— PROBLEM REQUIREMENTS —
Would you transcribe each entry exactly as it stands, omitting the pictures?

— ENTRIES SUPPLIED —
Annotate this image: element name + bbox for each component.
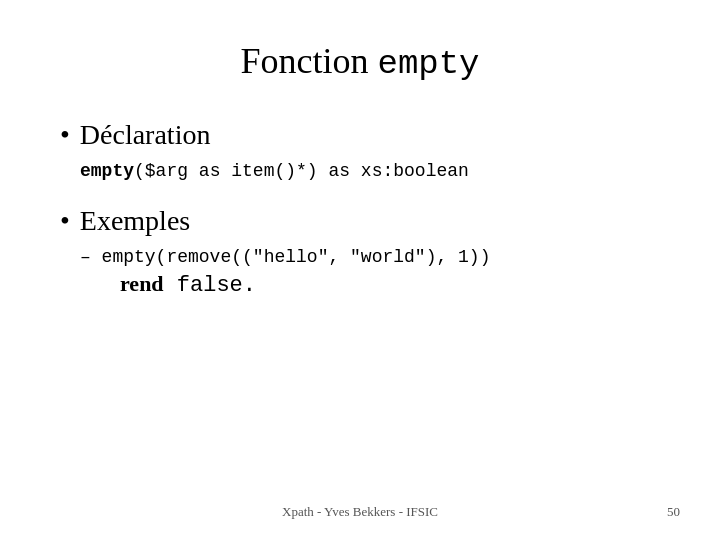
rend-line: rend false. — [120, 271, 660, 298]
footer-text: Xpath - Yves Bekkers - IFSIC — [282, 504, 438, 520]
title-normal: Fonction — [240, 41, 368, 81]
declaration-code: empty($arg as item()*) as xs:boolean — [80, 161, 660, 181]
section-declaration: • Déclaration empty($arg as item()*) as … — [60, 119, 660, 181]
declaration-heading: • Déclaration — [60, 119, 660, 151]
section-exemples: • Exemples – empty(remove(("hello", "wor… — [60, 205, 660, 298]
bullet-dot-2: • — [60, 205, 70, 237]
exemples-label: Exemples — [80, 205, 190, 237]
exemples-heading: • Exemples — [60, 205, 660, 237]
slide: Fonction empty • Déclaration empty($arg … — [0, 0, 720, 540]
slide-title: Fonction empty — [60, 40, 660, 83]
footer: Xpath - Yves Bekkers - IFSIC 50 — [0, 504, 720, 520]
rend-label: rend — [120, 271, 164, 296]
footer-page: 50 — [667, 504, 680, 520]
example-code: – empty(remove(("hello", "world"), 1)) — [80, 247, 660, 267]
bullet-dot-1: • — [60, 119, 70, 151]
code-rest: ($arg as item()*) as xs:boolean — [134, 161, 469, 181]
rend-value-text: false. — [177, 273, 256, 298]
title-mono: empty — [377, 45, 479, 83]
code-bold-empty: empty — [80, 161, 134, 181]
declaration-label: Déclaration — [80, 119, 211, 151]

— YOUR SOLUTION —
Annotate this image: element name + bbox for each component.
rend-line: rend false. — [120, 271, 660, 298]
footer-text: Xpath - Yves Bekkers - IFSIC — [282, 504, 438, 520]
title-normal: Fonction — [240, 41, 368, 81]
declaration-code: empty($arg as item()*) as xs:boolean — [80, 161, 660, 181]
section-declaration: • Déclaration empty($arg as item()*) as … — [60, 119, 660, 181]
declaration-heading: • Déclaration — [60, 119, 660, 151]
section-exemples: • Exemples – empty(remove(("hello", "wor… — [60, 205, 660, 298]
bullet-dot-2: • — [60, 205, 70, 237]
exemples-label: Exemples — [80, 205, 190, 237]
exemples-heading: • Exemples — [60, 205, 660, 237]
slide: Fonction empty • Déclaration empty($arg … — [0, 0, 720, 540]
slide-title: Fonction empty — [60, 40, 660, 83]
footer: Xpath - Yves Bekkers - IFSIC 50 — [0, 504, 720, 520]
rend-label: rend — [120, 271, 164, 296]
footer-page: 50 — [667, 504, 680, 520]
example-code: – empty(remove(("hello", "world"), 1)) — [80, 247, 660, 267]
bullet-dot-1: • — [60, 119, 70, 151]
code-rest: ($arg as item()*) as xs:boolean — [134, 161, 469, 181]
rend-value-text: false. — [177, 273, 256, 298]
title-mono: empty — [377, 45, 479, 83]
code-bold-empty: empty — [80, 161, 134, 181]
declaration-label: Déclaration — [80, 119, 211, 151]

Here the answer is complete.